Sur le terrain économique, les opposants au Grand Est soulignent qu’après dix ans d’existence, cette région n’a démontré ni son efficacité ni sa pertinence. Même la Cour des comptes pointe les insuffisances.
À l’inverse, les défenseurs du statu quo voient dans cette structure un atout pour l’économie régionale ainsi que pour la gestion des dotations aux collectivités. Cet argument, politiquement porteur, permet à Frank Leroy d’affirmer qu’aucun élu alsacien ne lui aurait fait part d’une demande pressante de sortie du Grand Est lors de ses nombreuses visites en Alsace. De toute évidence, le désir est encore trop faible pour susciter le courage.
Sur le plan économique pourtant, cet argument relève de la pure démagogie. Dans une économie mondialisée, la valeur ajoutée du Grand Est est inexistante. Ce dont le monde entrepreneurial a besoin, c’est de cohérence stratégique et de la capacité à mobiliser efficacement ses ressources internes pour faire face aux défis de la mondialisation. La faculté des structures à innover, à rebondir et à agir de manière autonome pèse bien davantage que quelques opérations de communication destinées à valoriser une collectivité artificielle. Une telle argumentation paraît d’autant plus lunaire lorsqu’elle émane de responsables qui prétendent par exemple gérer le réel et agir concrètement sur le pouvoir d’achat de nos concitoyens.
On trouvera toujours des exemples d’entreprises alsaciennes ayant des débouchés au-delà des Vosges — et inversement. Mais cela relève de leur compétitivité propre, non de l’existence du Grand Est. Notons néanmoins que le regard économique alsacien se tourne désormais davantage vers l’ouest, signe manifeste du décrochage alsacien vis-à-vis des dynamiques suisse et allemande.

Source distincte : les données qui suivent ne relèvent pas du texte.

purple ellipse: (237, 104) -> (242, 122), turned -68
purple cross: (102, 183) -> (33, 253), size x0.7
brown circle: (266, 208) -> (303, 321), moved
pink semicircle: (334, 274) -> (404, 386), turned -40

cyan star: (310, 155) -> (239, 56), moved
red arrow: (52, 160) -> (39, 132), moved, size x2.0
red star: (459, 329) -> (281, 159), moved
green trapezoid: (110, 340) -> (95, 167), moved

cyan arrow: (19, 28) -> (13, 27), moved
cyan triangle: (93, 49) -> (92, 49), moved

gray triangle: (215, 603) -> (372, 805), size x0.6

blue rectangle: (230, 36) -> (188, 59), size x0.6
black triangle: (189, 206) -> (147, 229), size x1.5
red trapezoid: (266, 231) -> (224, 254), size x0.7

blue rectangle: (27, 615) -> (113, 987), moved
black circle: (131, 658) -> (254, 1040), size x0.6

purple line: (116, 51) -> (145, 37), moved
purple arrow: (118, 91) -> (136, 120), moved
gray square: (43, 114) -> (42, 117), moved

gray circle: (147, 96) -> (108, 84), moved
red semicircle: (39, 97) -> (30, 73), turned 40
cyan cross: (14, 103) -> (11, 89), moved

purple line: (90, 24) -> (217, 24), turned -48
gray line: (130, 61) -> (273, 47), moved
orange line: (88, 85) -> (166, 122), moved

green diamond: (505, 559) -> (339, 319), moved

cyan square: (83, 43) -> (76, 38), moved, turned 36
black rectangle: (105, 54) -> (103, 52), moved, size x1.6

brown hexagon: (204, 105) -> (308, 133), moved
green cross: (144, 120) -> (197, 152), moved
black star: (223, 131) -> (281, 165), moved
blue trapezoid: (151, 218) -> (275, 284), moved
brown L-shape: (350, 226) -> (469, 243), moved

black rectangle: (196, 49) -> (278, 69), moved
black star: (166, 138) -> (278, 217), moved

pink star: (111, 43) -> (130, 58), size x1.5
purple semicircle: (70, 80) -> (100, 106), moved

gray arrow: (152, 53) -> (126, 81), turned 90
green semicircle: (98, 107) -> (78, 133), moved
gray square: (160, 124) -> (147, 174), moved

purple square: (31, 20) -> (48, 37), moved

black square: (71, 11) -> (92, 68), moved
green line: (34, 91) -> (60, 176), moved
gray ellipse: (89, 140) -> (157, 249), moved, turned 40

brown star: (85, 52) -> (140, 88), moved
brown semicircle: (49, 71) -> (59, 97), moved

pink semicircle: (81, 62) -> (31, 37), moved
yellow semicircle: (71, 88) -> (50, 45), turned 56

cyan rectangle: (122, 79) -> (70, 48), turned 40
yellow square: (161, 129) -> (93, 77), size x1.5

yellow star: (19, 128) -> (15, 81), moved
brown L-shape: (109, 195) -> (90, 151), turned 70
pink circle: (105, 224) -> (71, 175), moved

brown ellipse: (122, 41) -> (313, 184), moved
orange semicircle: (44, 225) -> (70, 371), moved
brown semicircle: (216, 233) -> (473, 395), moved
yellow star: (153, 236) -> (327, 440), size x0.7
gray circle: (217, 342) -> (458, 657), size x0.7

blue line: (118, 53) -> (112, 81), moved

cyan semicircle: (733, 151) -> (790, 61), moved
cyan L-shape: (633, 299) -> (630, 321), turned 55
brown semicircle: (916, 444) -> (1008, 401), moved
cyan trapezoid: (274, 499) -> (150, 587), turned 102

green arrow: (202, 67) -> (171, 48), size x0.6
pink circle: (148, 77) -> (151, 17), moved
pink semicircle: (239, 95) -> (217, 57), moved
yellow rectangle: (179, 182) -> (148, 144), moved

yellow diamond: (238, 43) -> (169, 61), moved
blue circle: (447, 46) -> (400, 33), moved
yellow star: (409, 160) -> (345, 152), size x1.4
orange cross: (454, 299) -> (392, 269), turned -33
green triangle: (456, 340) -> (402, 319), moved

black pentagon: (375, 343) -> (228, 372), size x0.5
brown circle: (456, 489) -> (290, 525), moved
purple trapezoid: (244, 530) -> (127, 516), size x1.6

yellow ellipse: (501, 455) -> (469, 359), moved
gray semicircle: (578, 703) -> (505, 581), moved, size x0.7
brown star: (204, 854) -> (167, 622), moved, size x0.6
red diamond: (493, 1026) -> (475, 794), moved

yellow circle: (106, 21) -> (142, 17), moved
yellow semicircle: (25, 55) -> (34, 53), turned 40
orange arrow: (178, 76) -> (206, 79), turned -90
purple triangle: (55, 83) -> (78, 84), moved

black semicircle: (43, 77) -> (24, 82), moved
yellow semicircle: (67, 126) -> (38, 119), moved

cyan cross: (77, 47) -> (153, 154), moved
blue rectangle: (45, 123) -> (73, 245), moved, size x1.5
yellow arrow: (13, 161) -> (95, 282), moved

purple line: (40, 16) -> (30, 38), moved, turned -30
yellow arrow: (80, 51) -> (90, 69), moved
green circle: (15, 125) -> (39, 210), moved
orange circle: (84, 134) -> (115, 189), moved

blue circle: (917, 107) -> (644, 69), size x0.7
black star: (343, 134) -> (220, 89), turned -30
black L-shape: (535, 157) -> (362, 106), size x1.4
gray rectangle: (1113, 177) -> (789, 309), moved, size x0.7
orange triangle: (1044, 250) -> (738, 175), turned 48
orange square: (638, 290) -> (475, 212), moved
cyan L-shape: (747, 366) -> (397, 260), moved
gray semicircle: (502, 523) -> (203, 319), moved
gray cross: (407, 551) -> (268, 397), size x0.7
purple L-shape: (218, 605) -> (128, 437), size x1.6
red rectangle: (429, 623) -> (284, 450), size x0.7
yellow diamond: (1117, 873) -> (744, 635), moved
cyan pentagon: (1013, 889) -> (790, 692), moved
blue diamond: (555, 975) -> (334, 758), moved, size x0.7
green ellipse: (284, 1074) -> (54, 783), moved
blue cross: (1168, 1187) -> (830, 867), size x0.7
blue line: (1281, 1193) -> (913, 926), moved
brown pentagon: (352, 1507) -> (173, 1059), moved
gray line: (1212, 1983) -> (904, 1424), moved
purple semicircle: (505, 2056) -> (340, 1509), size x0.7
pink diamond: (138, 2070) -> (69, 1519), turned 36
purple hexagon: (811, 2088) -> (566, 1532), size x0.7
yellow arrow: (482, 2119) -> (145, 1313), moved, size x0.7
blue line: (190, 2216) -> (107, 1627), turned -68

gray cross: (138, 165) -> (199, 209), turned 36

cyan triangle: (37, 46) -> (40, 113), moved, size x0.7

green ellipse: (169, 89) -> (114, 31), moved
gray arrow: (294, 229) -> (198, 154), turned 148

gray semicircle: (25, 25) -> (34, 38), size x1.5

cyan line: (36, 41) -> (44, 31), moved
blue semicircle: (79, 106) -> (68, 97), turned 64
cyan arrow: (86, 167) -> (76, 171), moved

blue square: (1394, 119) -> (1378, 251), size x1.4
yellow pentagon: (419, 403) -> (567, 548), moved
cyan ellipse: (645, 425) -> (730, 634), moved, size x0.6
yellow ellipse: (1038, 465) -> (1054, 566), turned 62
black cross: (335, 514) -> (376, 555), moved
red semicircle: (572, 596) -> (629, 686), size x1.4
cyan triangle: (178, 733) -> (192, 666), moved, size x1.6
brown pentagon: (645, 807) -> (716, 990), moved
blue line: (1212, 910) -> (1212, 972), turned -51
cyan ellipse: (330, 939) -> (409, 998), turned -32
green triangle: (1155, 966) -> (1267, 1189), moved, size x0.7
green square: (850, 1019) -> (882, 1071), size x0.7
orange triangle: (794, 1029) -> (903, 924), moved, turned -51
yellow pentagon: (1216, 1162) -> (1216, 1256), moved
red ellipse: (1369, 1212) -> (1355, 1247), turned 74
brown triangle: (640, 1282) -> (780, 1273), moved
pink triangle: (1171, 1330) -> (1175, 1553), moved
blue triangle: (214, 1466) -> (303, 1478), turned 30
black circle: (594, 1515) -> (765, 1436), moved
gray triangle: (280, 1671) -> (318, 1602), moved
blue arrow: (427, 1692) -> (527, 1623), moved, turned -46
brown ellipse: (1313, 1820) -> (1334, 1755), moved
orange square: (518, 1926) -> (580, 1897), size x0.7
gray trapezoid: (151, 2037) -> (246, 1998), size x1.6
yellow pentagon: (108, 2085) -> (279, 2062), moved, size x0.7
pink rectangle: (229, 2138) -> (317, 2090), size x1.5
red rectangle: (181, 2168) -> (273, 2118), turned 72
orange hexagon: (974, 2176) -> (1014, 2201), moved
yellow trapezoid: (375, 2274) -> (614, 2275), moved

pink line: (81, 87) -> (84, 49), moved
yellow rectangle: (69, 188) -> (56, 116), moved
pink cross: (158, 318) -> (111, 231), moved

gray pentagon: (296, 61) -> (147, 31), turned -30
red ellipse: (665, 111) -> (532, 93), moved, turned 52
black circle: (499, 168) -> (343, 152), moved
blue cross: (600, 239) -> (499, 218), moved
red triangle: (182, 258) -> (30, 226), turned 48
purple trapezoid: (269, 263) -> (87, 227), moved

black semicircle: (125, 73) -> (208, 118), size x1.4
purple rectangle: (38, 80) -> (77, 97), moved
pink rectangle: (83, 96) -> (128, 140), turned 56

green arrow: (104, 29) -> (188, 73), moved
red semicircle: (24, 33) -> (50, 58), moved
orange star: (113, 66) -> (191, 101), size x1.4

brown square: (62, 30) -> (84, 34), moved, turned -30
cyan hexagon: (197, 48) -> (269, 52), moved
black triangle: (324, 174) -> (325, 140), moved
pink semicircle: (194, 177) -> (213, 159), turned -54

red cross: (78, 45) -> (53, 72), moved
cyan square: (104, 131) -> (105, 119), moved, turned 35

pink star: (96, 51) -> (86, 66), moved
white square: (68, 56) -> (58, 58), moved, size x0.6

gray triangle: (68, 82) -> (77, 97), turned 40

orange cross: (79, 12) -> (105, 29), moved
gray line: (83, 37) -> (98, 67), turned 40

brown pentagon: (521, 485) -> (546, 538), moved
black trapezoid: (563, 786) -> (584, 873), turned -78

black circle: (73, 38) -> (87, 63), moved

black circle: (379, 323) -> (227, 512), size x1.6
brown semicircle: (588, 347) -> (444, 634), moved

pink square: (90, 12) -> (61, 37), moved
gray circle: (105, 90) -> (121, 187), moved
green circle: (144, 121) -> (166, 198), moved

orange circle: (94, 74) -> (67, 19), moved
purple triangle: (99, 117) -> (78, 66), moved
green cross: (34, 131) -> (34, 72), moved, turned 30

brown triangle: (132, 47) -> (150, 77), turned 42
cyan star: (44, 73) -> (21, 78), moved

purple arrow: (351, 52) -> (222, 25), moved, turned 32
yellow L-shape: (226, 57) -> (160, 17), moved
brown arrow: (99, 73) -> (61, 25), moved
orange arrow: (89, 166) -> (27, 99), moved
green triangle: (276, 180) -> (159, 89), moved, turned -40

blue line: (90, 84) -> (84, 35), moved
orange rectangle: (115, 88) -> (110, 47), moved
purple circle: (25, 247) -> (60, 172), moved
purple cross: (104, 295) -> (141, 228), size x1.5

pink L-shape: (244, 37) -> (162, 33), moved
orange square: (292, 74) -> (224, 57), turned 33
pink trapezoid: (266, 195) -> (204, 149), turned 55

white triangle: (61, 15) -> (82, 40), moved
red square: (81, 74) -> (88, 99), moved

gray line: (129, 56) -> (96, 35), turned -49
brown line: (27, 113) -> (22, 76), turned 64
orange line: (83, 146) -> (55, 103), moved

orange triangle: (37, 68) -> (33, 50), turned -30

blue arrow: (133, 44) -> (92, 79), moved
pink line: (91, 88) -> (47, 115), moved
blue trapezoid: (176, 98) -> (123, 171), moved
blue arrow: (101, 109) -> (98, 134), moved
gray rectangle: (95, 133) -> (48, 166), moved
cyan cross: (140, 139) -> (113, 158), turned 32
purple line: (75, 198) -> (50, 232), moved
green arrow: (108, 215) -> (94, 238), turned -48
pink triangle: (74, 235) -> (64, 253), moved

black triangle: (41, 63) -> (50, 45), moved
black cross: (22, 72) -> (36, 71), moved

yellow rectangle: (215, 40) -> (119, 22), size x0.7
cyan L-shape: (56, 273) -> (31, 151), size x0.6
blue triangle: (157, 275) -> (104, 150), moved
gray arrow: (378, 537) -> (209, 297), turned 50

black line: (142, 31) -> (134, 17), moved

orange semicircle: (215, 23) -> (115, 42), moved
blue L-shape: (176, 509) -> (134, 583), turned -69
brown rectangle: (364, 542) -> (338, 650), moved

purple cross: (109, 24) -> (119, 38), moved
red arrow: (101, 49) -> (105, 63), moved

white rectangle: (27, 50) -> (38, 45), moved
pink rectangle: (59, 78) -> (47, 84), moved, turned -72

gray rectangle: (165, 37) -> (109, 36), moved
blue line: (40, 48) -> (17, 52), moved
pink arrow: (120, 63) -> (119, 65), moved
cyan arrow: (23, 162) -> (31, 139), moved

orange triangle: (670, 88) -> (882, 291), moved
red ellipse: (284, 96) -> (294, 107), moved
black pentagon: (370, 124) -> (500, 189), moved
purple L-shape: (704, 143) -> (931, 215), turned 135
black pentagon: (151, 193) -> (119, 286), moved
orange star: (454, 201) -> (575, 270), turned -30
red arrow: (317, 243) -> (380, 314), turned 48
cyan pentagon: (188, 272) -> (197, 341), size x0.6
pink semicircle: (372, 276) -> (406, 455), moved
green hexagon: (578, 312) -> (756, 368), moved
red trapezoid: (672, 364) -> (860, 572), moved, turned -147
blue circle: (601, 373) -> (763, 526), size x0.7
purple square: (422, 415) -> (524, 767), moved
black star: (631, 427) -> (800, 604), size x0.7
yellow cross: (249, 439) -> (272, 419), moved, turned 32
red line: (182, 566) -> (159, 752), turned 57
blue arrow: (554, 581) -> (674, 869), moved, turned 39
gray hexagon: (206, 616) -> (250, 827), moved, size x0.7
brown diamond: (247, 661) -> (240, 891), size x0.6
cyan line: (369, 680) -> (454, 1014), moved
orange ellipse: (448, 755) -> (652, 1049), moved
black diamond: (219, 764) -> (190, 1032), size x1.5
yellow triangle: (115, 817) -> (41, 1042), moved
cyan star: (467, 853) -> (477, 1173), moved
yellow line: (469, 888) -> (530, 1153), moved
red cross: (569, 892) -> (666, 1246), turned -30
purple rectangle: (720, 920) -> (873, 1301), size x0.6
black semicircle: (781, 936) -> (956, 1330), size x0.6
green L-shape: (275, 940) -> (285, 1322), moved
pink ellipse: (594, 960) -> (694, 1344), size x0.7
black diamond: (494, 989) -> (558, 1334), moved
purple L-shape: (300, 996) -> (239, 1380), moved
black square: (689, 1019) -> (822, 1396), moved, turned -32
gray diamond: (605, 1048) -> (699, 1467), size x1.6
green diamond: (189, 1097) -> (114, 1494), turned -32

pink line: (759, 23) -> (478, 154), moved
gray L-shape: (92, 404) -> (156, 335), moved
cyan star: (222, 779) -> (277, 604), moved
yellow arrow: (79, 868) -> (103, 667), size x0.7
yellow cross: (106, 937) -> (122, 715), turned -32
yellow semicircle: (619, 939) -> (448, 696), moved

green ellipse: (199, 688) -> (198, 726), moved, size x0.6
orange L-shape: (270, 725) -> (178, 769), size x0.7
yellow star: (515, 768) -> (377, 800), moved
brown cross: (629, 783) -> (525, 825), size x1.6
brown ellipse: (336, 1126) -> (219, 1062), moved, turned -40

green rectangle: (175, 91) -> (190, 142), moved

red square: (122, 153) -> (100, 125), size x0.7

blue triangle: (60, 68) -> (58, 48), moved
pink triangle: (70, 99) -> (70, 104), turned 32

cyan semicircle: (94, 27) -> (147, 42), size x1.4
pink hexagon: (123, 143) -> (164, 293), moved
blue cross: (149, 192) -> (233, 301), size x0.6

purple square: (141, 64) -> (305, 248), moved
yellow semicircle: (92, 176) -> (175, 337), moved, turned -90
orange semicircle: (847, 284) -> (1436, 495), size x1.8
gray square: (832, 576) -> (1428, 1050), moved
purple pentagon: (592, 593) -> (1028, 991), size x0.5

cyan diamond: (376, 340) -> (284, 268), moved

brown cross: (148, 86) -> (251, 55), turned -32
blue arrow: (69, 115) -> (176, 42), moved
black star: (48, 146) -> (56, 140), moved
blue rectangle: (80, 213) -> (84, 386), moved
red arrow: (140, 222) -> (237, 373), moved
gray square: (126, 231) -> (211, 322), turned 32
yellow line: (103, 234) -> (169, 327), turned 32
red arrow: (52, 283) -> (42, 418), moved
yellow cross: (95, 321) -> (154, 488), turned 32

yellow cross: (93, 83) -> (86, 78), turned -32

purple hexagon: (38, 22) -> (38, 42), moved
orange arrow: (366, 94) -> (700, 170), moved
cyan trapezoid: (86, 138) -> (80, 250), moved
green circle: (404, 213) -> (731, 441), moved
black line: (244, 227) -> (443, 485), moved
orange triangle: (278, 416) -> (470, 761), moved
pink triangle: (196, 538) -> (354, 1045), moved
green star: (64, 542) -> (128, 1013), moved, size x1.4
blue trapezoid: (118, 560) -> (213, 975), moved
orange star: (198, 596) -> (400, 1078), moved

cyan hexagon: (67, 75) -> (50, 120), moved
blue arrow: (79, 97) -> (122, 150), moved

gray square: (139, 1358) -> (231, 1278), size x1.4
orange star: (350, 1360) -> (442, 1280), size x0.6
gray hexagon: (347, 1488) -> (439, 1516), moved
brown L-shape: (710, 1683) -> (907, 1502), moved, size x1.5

Parmi les soutiens alsaciens au Grand Est, le positionnement de Catherine Trautmann illustre particulièrement cette ambiguïté : prisonnière des obsessions strasbourgeoises consistant à vouloir faire de Strasbourg la capitale de tout et de rien, au détriment de ce qui constitue sa nature profonde — être capitale de l’Alsace.
Un autre argument revient régulièrement : on ne pourrait raisonnablement défaire ce qu’on a péniblement construit en 10 ans. Cela coûterait trop cher dans un contexte économique pourtant marqué par des défis d’une toute autre envergure.
Sur ce point, on peut faire confiance au pouvoir central : l’Alsace paiera quoi qu’il arrive, comme elle a payé naguère son TGV. Dès lors, quitte à payer, autant le faire pour porter sa propre vision et ses propres ambitions. Et comment pourrions-nous prétendre affronter les défis du monde contemporain si nous sommes incapables de corriger les conséquences d’une réforme territoriale bâclée ?
La Collectivité européenne d’Alsace, au-delà de fragiliser politiquement le Grand Est, doit désormais offrir une vision claire et un horizon désirable aux Alsaciens, sans minimiser les difficultés à venir. Car nous savons que nous disposons collectivement des ressources, des talents et de l’intelligence nécessaires pour reprendre véritablement notre destin en main.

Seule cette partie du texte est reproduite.